Despite her foundational position within feminist art history, ORLAN speaks with ambivalence about feminism’s current institutional visibility. Inclusion, she argues, is often mistaken for structural change. While women may appear more frequently in museums and markets, authority remains unevenly distributed. As recent studies continue to show, works by women artists still account for only a small fraction of global auction sales, 2%- 5% according to recent Art Basel and UBS Global Art Market Reports and Artnet Intelligence analyses, while museum collections in Europe and the United States remain overwhelmingly male-dominated. The institutions that frame art, including museums, curatorial leadership, collectors, and the market structures that sustain them, still determine how radical practices are interpreted and contained. The #MeToo movement has shifted public discourse, yet backlash persists, particularly in France, underscoring that progress is neither linear nor guaranteed. The body, she reminds us, remains political; the private has always been political.
ORLAN does not seek reassurance or consensus, and she resists attempts to absorb her work into familiar narratives of provocation or spectacle. The tensions she exposes are not resolved but sustained. Looking in her practice is never neutral. The viewer is implicated, required to confront their own position within systems of judgement, desire, and control.

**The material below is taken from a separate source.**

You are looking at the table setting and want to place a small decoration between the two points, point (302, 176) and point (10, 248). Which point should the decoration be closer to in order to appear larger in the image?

For all the art world’s claims of openness and innovation, ORLAN remains sceptical that institutions have fully absorbed the implications of her work. Radical practices may be displayed, but interpretation remains carefully managed. History, she suggests, is easier to exhibit than to relinquish authority over. As contemporary art increasingly moves into hybrid territory shaped by artificial intelligence, biotechnology, and digital mediation, ORLAN’s practice reads less as historical provocation than as groundwork. Long before today’s fascination with AI-generated bodies and algorithmic authorship, she articulated a position in which the body is not data to be optimised or an image to be consumed, but a site of agency that resists having its meaning outsourced.
What her work ultimately insists upon is accountability: from artists experimenting with new tools, from institutions that frame them, and from viewers who consume them. ORLAN offers no reassurance about the future of art. Instead, she demands that as systems become more powerful and less visible, the question of who controls them remains central, unresolved, and urgent.